Directions for this task:
Please take the records that follow and repeat exactly the lines starting with the line with "Stany Zjednoczone są silniejsze" and going on through the line with "nadal jesteśmy prowadzeni".

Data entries
______

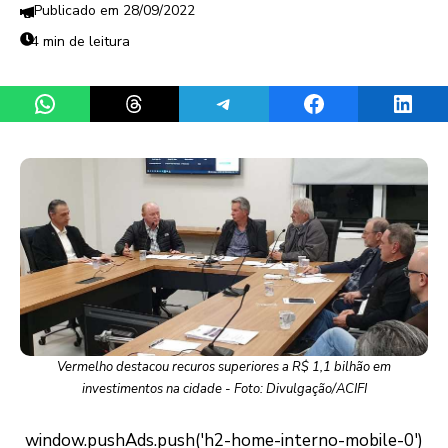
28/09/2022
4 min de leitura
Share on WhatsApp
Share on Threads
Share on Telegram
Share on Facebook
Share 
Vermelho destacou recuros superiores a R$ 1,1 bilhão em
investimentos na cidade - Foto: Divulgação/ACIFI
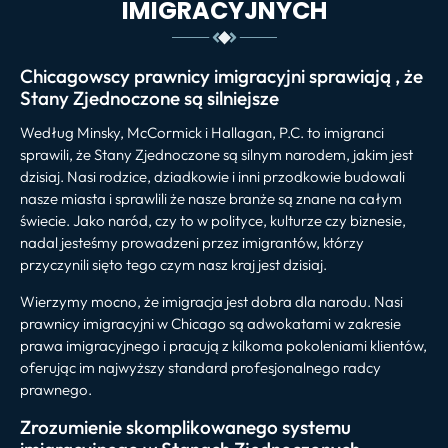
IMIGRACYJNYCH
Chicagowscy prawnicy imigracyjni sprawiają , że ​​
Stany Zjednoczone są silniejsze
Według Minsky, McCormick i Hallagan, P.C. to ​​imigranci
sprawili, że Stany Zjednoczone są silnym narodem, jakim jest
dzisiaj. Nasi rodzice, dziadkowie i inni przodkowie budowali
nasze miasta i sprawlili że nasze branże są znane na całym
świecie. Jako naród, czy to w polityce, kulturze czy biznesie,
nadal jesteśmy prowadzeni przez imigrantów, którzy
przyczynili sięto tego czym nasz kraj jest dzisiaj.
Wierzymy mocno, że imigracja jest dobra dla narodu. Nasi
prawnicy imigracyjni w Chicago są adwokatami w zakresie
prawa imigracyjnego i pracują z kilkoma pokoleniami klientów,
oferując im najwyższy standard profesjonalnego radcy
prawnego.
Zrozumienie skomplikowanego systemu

______

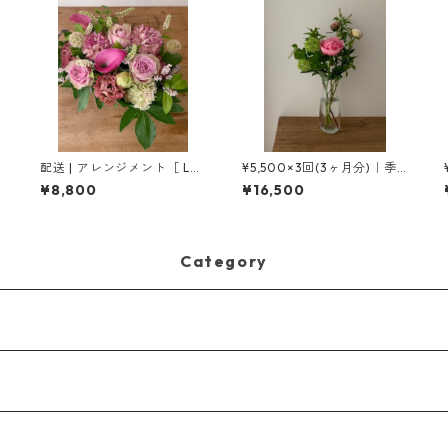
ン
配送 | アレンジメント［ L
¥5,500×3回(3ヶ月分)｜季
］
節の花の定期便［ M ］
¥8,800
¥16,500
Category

______

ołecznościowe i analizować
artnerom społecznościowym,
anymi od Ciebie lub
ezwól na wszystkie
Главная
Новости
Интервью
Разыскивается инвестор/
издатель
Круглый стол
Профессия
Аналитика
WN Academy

______

Solution for this problem:
Stany Zjednoczone są silniejsze
Według Minsky, McCormick i Hallagan, P.C. to ​​imigranci
sprawili, że Stany Zjednoczone są silnym narodem, jakim jest
dzisiaj. Nasi rodzice, dziadkowie i inni przodkowie budowali
nasze miasta i sprawlili że nasze branże są znane na całym
świecie. Jako naród, czy to w polityce, kulturze czy biznesie,
nadal jesteśmy prowadzeni przez imigrantów, którzy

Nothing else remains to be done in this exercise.